Other visiting nurses told Senator Mark Grisanti, R-Buffalo, about being called out regularly during the night to care for patients in need – after working all day and knowing they have to report to work again in the morning. For nurses in rural areas, this means driving long distances while fatigued. Home care agencies should hire nurses strictly for night, on-calls hours, eliminating a situation that creates hazards for patients and nurses.
"Sleep studies show that driving drowsy is worse than driving drunk," said Ann O'Hara, school nurse and member of the Syracuse TA.
School nurses, too, face working conditions that are often unsafe, since many work in numerous buildings, or have student caseloads of more than 1,000 students.
Again, families lacking insurance create more demand.
On Monday mornings, said O'Hara, students are lined up and parents have left messages.
"Sicknesses have been saved up. It's a little overwhelming," she said.

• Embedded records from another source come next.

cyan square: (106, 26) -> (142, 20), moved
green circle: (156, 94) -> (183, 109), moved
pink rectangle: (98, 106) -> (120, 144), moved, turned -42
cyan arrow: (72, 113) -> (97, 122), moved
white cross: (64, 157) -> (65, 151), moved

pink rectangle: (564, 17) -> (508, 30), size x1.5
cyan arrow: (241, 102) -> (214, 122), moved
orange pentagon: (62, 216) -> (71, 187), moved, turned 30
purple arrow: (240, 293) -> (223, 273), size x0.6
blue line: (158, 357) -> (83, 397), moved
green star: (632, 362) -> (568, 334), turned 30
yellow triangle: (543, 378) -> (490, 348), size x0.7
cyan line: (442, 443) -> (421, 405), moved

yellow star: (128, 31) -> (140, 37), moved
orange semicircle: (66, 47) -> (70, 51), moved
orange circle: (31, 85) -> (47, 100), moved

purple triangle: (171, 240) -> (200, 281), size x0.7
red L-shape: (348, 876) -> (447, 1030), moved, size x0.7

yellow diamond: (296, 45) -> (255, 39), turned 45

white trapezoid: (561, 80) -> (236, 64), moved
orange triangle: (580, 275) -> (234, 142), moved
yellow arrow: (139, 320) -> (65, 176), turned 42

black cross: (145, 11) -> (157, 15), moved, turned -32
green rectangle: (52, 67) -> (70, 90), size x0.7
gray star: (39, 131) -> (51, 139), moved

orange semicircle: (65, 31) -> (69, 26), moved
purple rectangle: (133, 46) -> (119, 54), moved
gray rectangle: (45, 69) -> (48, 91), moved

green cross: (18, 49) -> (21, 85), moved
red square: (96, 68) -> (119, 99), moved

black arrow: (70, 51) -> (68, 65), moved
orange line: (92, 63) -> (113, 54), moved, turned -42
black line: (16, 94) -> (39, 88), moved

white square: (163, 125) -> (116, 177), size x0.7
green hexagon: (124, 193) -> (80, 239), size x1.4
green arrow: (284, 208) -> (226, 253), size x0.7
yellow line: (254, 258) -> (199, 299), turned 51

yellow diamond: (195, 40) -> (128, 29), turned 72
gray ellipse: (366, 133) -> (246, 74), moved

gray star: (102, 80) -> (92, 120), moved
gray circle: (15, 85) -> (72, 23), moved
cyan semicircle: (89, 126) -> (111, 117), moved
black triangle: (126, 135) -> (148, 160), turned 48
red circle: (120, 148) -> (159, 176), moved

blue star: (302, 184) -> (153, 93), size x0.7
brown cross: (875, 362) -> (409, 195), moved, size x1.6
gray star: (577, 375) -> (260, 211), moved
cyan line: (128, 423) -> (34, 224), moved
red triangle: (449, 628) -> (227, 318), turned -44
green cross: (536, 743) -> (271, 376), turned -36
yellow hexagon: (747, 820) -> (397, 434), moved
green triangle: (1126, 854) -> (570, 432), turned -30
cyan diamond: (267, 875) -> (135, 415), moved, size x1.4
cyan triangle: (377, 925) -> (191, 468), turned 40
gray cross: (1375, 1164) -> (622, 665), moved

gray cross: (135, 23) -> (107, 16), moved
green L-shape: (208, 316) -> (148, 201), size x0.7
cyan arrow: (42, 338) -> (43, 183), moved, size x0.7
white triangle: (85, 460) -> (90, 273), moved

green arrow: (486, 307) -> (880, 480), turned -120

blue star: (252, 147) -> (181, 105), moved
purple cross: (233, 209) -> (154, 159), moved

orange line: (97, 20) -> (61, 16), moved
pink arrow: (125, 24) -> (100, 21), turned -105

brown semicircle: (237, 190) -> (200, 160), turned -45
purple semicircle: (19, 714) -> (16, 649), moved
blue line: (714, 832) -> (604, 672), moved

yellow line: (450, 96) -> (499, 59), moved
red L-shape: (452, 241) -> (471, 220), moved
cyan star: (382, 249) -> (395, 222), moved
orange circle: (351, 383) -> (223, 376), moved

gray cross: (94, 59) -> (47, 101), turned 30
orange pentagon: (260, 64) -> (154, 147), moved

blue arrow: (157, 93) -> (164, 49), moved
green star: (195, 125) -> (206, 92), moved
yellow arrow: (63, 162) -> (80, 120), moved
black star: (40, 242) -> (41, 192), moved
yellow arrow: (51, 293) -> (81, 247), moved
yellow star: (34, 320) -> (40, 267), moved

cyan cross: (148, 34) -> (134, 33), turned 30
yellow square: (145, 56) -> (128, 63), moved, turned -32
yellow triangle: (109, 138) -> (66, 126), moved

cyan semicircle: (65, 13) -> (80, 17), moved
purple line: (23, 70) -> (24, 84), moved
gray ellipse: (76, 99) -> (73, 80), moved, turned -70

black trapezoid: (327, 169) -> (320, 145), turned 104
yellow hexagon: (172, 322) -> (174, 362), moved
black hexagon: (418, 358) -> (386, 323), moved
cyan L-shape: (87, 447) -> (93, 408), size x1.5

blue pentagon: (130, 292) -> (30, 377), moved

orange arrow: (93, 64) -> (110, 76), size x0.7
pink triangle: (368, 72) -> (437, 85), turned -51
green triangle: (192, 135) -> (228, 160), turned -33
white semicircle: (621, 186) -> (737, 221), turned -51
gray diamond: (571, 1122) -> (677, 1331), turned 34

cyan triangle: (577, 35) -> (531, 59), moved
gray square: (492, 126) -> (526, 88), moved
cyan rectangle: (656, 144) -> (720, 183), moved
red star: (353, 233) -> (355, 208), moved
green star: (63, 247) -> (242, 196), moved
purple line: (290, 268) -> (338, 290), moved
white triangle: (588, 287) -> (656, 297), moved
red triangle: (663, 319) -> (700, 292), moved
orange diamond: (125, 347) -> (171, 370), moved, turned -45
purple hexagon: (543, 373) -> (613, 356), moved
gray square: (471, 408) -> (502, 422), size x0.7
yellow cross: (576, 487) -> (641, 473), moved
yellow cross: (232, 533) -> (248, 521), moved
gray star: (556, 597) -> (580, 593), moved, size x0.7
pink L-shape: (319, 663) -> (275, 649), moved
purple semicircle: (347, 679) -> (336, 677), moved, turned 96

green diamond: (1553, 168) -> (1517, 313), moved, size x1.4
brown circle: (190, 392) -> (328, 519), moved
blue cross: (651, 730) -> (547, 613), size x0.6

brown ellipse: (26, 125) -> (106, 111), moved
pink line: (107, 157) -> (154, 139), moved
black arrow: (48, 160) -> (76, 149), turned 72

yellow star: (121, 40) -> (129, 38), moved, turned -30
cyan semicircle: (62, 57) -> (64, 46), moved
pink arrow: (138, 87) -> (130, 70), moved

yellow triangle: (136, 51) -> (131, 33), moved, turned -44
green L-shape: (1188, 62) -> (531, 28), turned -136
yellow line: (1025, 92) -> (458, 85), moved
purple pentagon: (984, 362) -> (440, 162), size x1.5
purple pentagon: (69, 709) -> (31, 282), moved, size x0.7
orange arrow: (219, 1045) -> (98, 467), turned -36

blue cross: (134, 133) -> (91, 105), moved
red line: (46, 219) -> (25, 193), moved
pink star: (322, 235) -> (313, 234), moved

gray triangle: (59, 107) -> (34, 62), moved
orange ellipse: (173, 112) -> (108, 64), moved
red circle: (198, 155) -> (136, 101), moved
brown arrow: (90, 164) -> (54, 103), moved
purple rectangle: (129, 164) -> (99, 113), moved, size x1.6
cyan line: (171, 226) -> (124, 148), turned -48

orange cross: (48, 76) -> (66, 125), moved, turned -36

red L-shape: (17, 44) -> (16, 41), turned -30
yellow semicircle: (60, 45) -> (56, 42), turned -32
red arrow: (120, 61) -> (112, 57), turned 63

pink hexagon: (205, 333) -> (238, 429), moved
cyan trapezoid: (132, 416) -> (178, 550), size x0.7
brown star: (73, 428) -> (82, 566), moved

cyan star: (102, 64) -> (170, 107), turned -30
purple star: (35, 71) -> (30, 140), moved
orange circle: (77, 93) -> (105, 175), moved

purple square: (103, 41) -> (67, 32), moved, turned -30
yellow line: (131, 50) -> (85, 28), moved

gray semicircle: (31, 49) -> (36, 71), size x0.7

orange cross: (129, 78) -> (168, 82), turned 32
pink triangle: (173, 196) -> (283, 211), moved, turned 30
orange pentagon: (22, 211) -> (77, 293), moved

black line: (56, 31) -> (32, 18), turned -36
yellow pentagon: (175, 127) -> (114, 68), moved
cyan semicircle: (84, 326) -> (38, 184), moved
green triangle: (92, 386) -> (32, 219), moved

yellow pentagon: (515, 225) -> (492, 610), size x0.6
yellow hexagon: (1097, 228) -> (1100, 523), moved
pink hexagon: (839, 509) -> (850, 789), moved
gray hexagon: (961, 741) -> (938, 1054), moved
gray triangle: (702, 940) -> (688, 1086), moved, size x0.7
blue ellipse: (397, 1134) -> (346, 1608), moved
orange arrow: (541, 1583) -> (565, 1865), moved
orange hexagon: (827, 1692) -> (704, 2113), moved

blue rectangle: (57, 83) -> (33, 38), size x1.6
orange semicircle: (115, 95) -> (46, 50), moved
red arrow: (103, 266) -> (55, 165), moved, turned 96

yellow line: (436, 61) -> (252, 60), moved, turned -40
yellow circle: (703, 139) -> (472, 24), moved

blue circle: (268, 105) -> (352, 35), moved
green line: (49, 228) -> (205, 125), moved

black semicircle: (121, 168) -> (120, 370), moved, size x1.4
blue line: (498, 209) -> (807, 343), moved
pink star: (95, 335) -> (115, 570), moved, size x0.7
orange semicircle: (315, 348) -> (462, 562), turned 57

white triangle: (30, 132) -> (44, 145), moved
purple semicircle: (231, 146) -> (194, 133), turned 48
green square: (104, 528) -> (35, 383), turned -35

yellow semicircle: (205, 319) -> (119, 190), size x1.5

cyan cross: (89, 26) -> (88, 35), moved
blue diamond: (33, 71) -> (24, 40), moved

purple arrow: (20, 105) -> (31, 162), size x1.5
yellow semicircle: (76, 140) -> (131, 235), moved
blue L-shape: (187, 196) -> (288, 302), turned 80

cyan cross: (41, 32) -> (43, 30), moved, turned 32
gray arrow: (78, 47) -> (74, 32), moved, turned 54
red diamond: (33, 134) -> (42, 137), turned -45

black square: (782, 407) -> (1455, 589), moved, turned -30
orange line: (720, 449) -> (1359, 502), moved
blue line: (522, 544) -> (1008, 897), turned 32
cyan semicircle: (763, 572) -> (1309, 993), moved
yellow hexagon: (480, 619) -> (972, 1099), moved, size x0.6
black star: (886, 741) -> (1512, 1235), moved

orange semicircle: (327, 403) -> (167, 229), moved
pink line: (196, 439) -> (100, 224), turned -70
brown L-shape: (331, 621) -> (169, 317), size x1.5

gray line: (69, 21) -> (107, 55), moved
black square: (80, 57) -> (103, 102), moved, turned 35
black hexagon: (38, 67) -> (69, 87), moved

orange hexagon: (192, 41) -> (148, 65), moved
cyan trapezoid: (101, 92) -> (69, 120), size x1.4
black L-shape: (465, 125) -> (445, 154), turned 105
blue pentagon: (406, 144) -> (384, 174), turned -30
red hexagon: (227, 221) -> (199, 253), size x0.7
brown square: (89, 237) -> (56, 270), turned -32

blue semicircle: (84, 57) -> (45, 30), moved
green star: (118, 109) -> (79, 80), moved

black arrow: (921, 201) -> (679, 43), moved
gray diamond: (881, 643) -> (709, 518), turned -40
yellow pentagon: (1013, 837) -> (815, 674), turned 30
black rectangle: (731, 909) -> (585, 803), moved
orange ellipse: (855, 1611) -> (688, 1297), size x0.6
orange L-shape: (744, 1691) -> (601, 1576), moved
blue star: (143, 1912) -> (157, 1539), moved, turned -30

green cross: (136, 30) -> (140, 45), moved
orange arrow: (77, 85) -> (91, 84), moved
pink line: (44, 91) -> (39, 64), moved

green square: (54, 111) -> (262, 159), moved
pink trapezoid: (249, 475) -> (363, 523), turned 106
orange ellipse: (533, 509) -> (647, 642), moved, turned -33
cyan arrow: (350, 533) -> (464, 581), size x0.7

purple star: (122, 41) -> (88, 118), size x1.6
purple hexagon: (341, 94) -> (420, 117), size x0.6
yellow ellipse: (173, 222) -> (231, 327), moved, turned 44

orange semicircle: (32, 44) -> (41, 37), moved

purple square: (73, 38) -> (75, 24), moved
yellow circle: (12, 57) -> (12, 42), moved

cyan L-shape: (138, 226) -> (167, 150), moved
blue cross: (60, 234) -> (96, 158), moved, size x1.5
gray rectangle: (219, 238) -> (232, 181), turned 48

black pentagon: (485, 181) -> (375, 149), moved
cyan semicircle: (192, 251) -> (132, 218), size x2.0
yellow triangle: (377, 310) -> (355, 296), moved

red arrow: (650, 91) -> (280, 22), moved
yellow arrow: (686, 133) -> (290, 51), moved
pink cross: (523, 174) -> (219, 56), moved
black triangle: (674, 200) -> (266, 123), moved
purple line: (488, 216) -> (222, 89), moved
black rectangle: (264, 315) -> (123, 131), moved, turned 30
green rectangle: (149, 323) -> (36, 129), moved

School nurses deal with earaches, stomach upsets and headaches, but also allergies, asthma, obesity, seizures, depression, and special-needs students with serious medical conditions.
Keeping kids healthy keeps them in school, she said. "It's a barrier to education and a barrier to health care without enough school nurses," she said.
School nurses, said Goldman, need to let lawmakers know "This is the IEP (Individualized Education Program) for life!"
Lawmakers were told stories about a student on a bus with allergies who ate a milk product, and was met at the bus by a nurse with an EpiPen, saving his life; another student who had a stroke in the nurses' office.
O'Hara told about a girl who came from gym class not feeling well, and she detected an unusual heart murmur, then contacted the girl's parents. Two weeks later the girl had cardiac surgery, O'Hara said, and the cardiologist sent O'Hara a note telling her that her catch saved the girl's life.